▶ Exercise
Return the data below exactly, minus the pictures.

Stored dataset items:
- - - -

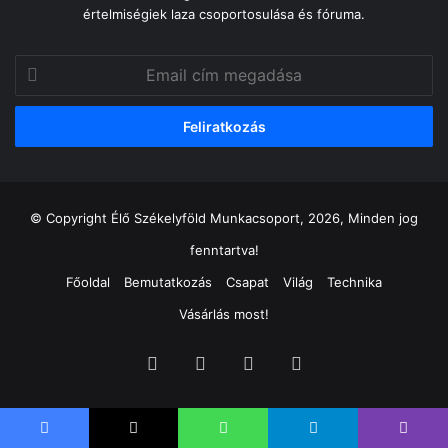
értelmiségiek laza csoportosulása és fóruma.
Email
cím
megadása
© Copyright Élő Székelyföld Munkacsoport, 2026, Minden jog
fenntartva!
Főoldal
Bemutatkozás
Csapat
Világ
Technika
Vásárlás most!
Facebook
X
YouTube
Instagram
Facebook
X
WhatsApp
Telegram
Viber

- - - -

▶ Your solution
értelmiségiek laza csoportosulása és fóruma.
Email
cím
megadása
© Copyright Élő Székelyföld Munkacsoport, 2026, Minden jog
fenntartva!
Főoldal
Bemutatkozás
Csapat
Világ
Technika
Vásárlás most!
Facebook
X
YouTube
Instagram
Facebook
X
WhatsApp
Telegram
Viber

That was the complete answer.